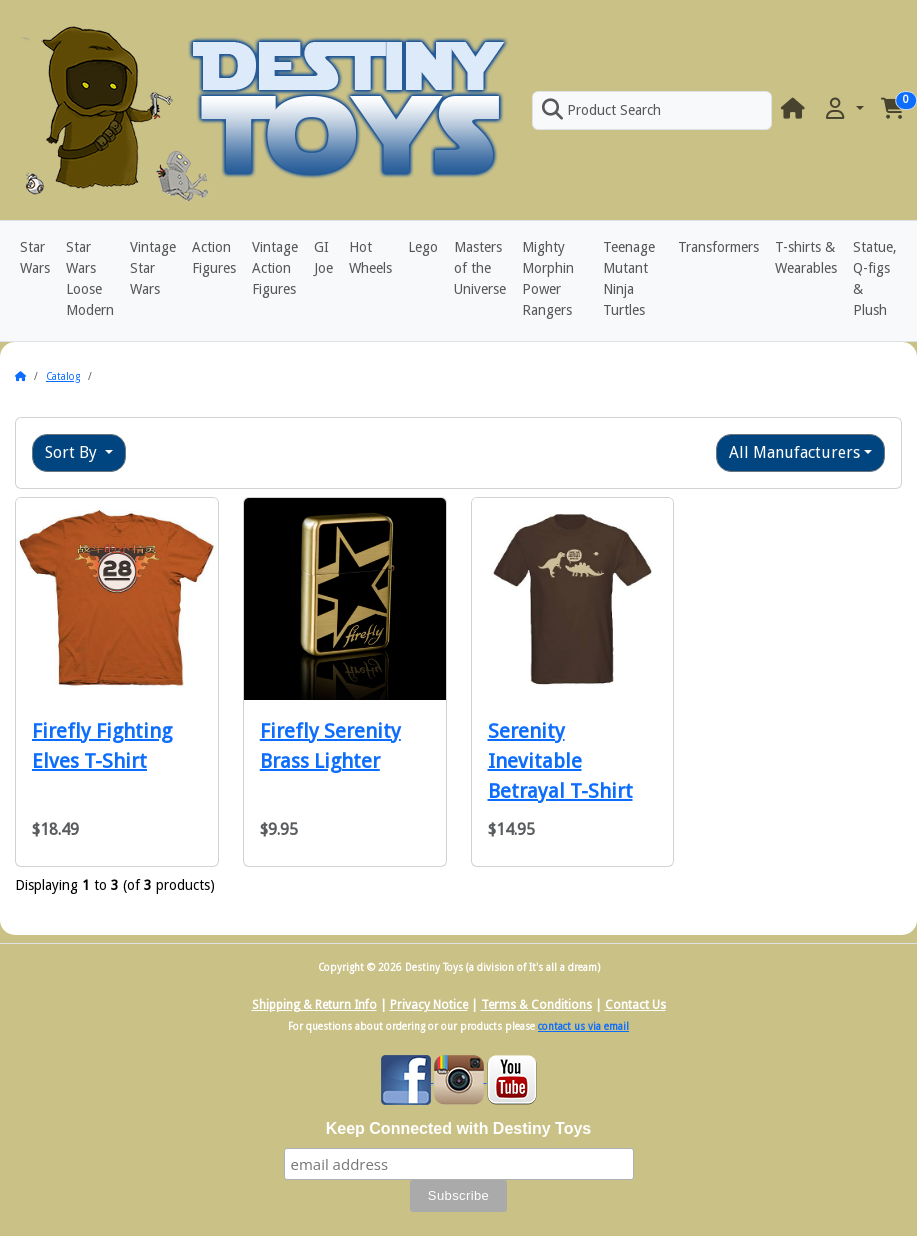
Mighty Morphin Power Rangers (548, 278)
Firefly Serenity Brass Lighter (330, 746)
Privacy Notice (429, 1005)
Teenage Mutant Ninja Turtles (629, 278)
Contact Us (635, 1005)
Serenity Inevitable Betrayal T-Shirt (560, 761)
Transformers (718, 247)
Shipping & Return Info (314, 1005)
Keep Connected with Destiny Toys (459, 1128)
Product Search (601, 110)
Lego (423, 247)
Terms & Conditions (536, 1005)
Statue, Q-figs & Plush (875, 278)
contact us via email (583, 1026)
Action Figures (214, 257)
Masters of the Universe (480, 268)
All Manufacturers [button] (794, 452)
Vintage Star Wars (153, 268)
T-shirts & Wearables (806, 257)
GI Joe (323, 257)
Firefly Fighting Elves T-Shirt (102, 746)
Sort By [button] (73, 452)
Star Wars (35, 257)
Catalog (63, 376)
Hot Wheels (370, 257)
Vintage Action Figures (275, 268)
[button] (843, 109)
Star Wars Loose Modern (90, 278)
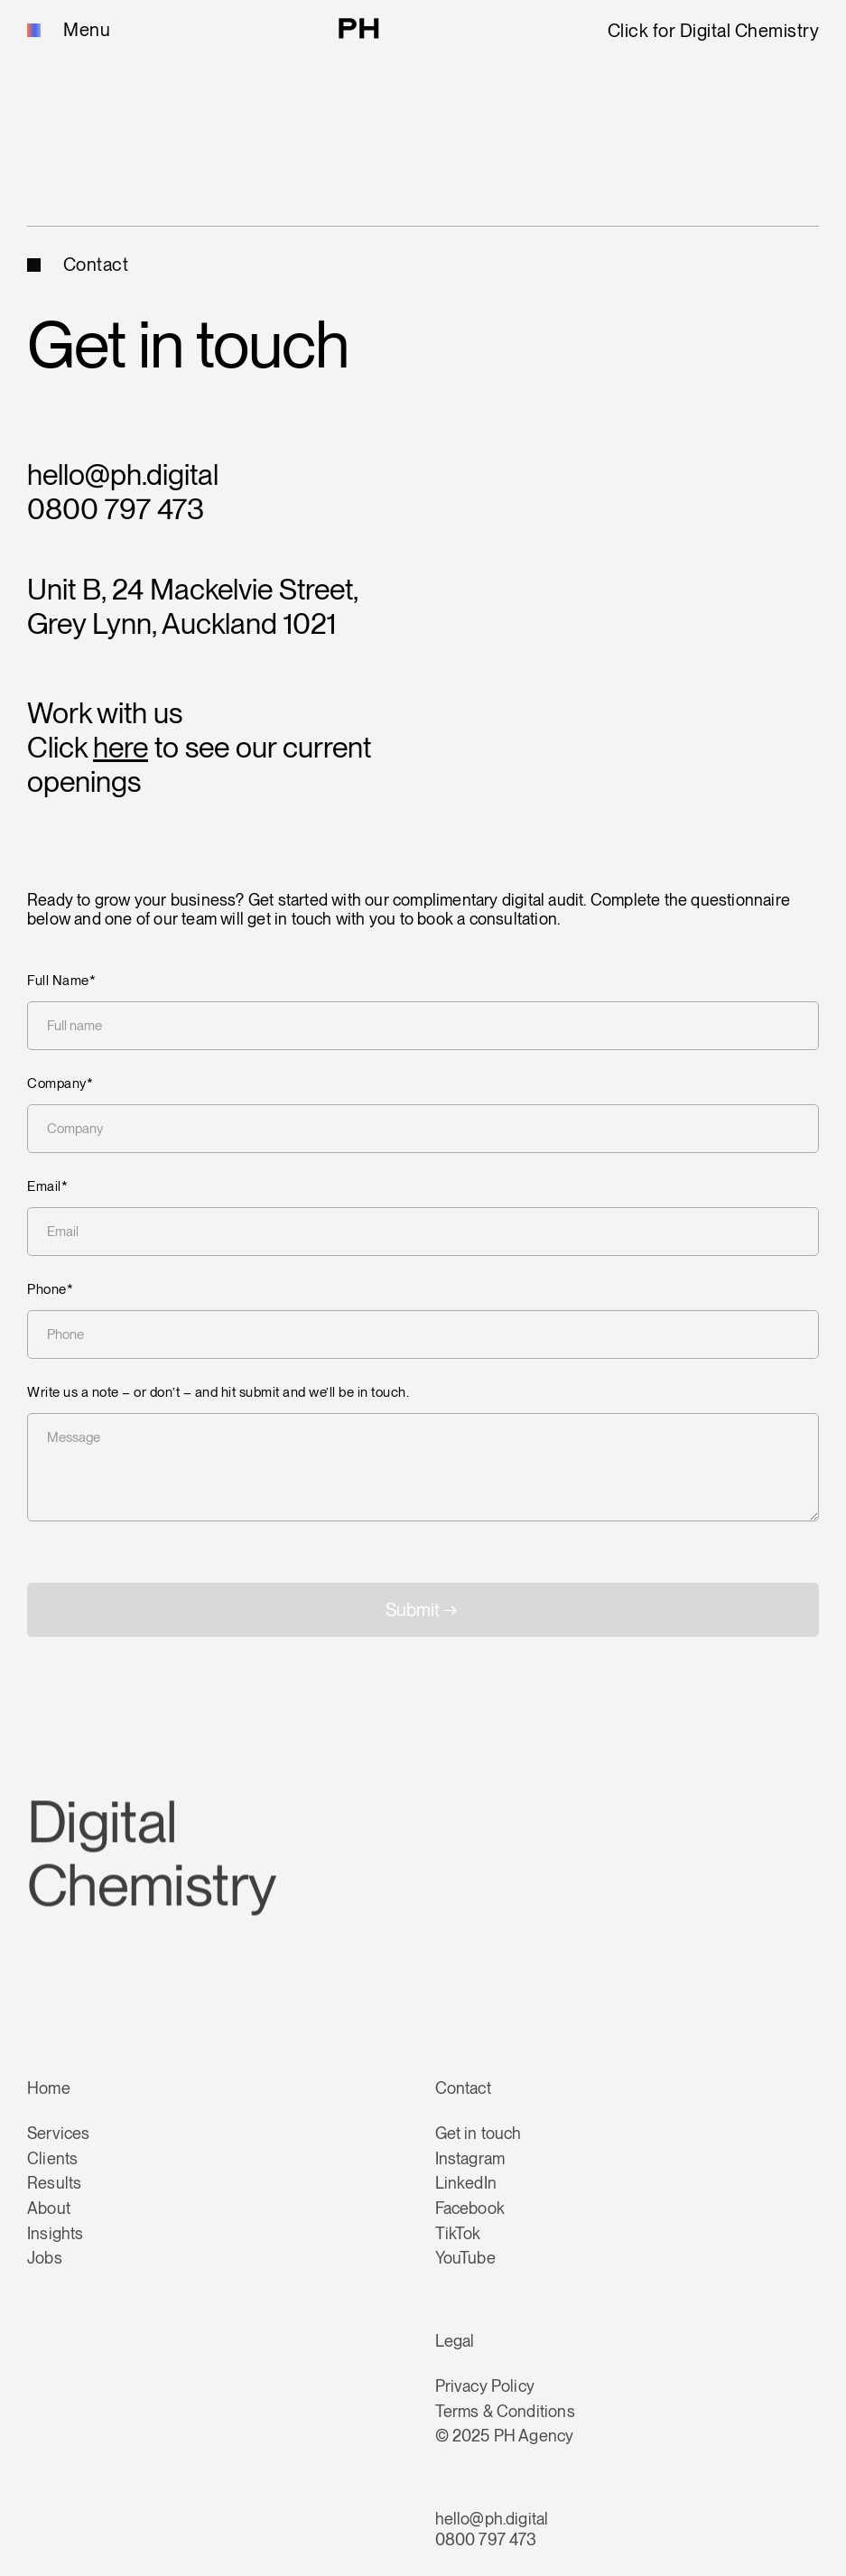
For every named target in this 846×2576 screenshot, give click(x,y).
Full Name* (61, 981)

####################

▶ [The problem] Word for word, copy all the entries above, but with no pictures.

▶ [The completed task]
Mighty Morphin Power Rangers (548, 278)
Firefly Serenity Brass Lighter (330, 746)
Privacy Notice (429, 1005)
Teenage Mutant Ninja Turtles (629, 278)
Contact Us (635, 1005)
Serenity Inevitable Betrayal T-Shirt (560, 761)
Transformers (718, 247)
Shipping & Return Info (314, 1005)
Keep Connected with Destiny Toys (459, 1128)
Product Search (601, 110)
Lego (423, 247)
Terms & Conditions (536, 1005)
Statue, Q-figs & Plush (875, 278)
contact us via email (583, 1026)
Action Figures (214, 257)
Masters of the Universe (480, 268)
All Manufacturers [button] (794, 452)
Vintage Star Wars (153, 268)
T-shirts & Wearables (806, 257)
GI Joe (323, 257)
Firefly Fighting Elves T-Shirt (102, 746)
Sort By [button] (73, 452)
Star Wars (35, 257)
Catalog (63, 376)
Hot Wheels (370, 257)
Vintage Action Figures (275, 268)
[button] (843, 109)
Star Wars Loose Modern (90, 278)
For every named target in this 846×2576 screenshot, give click(x,y).
Full Name* (61, 981)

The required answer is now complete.